What is being asked: Every line from the one containing "sua vida em risco." to the end of the records below must be copied exactly, and no pictures may be included.

Entries taken from a collection:
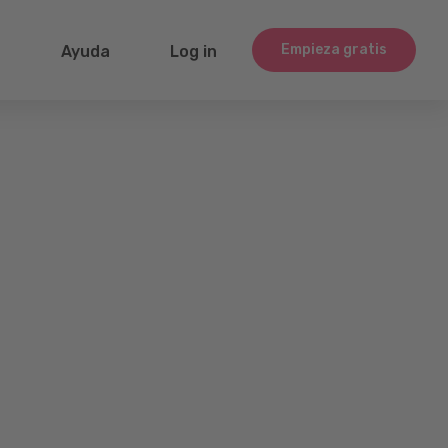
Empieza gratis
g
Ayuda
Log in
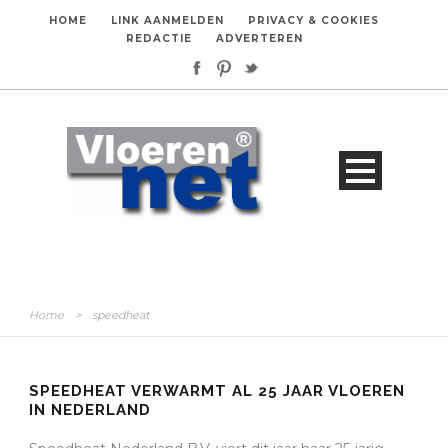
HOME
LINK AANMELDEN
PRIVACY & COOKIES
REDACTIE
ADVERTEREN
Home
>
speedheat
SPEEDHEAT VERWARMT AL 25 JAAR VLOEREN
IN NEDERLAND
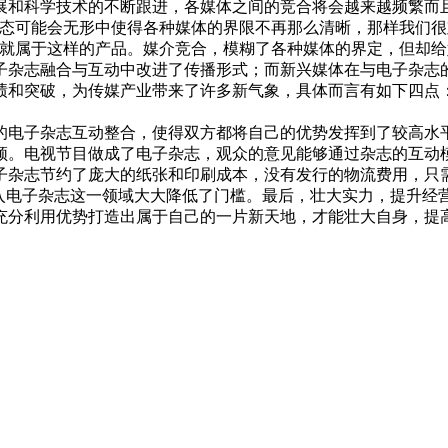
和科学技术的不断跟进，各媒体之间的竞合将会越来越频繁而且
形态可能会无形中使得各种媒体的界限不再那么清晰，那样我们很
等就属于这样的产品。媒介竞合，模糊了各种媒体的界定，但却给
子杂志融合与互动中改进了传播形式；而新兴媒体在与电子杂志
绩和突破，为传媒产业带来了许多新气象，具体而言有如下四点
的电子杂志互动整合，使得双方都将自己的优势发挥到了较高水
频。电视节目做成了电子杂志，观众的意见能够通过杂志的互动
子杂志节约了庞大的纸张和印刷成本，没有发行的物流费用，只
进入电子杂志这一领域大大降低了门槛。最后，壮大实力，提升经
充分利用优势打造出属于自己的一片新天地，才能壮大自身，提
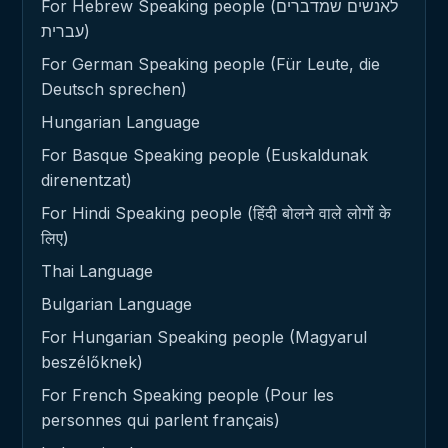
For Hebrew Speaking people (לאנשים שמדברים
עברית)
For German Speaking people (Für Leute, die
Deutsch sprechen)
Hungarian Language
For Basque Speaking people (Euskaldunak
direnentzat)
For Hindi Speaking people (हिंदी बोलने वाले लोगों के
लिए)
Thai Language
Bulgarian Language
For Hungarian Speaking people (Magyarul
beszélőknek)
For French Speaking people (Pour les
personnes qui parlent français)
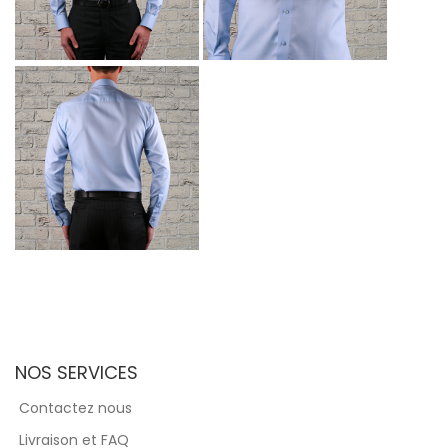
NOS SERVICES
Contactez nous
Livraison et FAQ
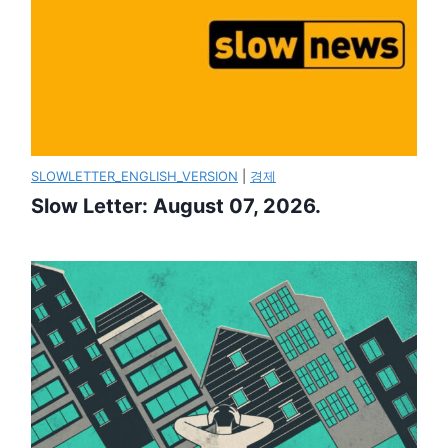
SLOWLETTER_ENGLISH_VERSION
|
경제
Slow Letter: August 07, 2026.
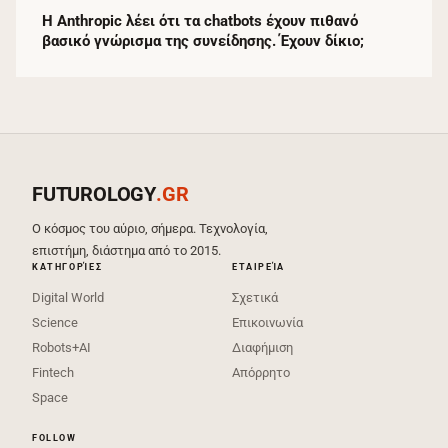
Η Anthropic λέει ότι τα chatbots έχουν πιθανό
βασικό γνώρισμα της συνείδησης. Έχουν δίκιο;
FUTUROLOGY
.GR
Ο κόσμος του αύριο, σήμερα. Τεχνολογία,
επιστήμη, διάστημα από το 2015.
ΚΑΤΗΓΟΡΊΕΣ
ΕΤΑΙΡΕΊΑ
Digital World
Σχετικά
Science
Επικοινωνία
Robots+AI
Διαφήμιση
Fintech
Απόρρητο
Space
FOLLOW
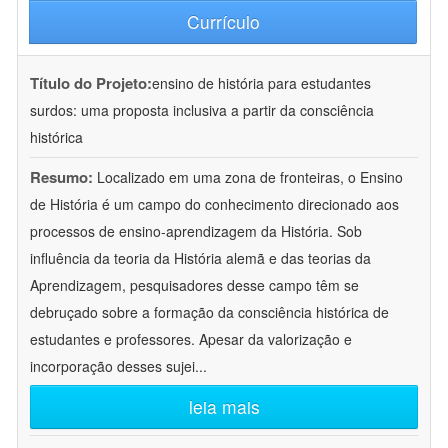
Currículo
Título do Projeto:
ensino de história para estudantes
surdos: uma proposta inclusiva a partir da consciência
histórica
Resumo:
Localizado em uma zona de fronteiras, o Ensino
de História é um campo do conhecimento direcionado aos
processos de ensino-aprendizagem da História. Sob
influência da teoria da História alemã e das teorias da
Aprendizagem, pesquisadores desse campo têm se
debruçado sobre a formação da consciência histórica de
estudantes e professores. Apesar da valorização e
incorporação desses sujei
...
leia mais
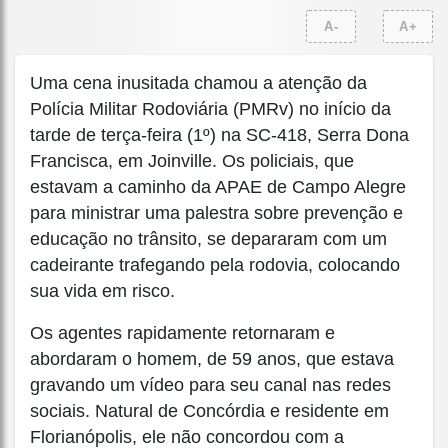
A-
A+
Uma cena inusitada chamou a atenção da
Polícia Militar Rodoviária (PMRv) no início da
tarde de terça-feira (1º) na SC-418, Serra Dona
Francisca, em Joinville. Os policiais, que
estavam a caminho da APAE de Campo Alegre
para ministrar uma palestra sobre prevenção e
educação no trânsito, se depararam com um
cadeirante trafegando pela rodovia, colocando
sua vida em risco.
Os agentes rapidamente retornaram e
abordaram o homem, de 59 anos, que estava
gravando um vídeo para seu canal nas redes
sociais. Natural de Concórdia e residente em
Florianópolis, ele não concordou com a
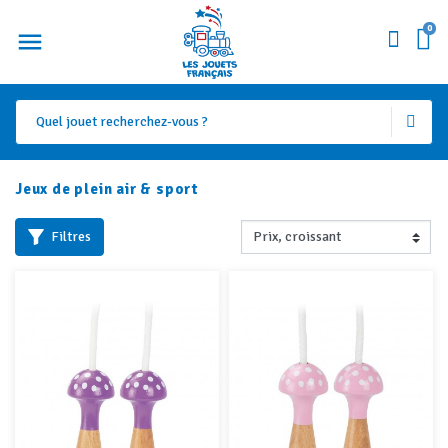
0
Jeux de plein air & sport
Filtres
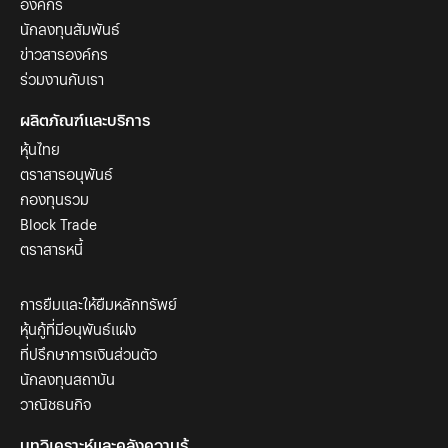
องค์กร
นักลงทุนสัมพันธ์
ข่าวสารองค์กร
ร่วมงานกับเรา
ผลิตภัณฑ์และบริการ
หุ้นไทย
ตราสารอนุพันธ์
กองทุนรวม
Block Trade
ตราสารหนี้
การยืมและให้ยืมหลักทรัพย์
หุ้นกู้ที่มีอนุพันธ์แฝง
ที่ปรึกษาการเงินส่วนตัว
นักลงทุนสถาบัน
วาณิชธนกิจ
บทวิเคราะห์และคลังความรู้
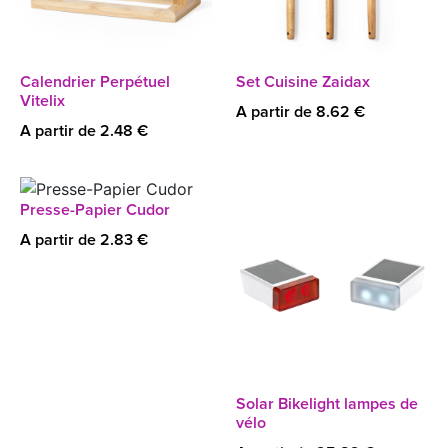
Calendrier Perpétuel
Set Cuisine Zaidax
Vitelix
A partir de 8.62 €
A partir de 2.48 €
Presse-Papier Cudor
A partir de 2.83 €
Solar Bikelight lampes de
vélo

Exercise answer:
sua vida em risco.
Os agentes rapidamente retornaram e
abordaram o homem, de 59 anos, que estava
gravando um vídeo para seu canal nas redes
sociais. Natural de Concórdia e residente em
Florianópolis, ele não concordou com a
0
Jeux de plein air & sport
Filtres
องค์กร
นักลงทุนสัมพันธ์
ข่าวสารองค์กร
ร่วมงานกับเรา
ผลิตภัณฑ์และบริการ
หุ้นไทย
ตราสารอนุพันธ์
กองทุนรวม
Block Trade
ตราสารหนี้
การยืมและให้ยืมหลักทรัพย์
หุ้นกู้ที่มีอนุพันธ์แฝง
ที่ปรึกษาการเงินส่วนตัว
นักลงทุนสถาบัน
วาณิชธนกิจ
บทวิเคราะห์และคลังความรู้
Calendrier Perpétuel
Set Cuisine Zaidax
Vitelix
A partir de 8.62 €
A partir de 2.48 €
Presse-Papier Cudor
A partir de 2.83 €
Solar Bikelight lampes de
vélo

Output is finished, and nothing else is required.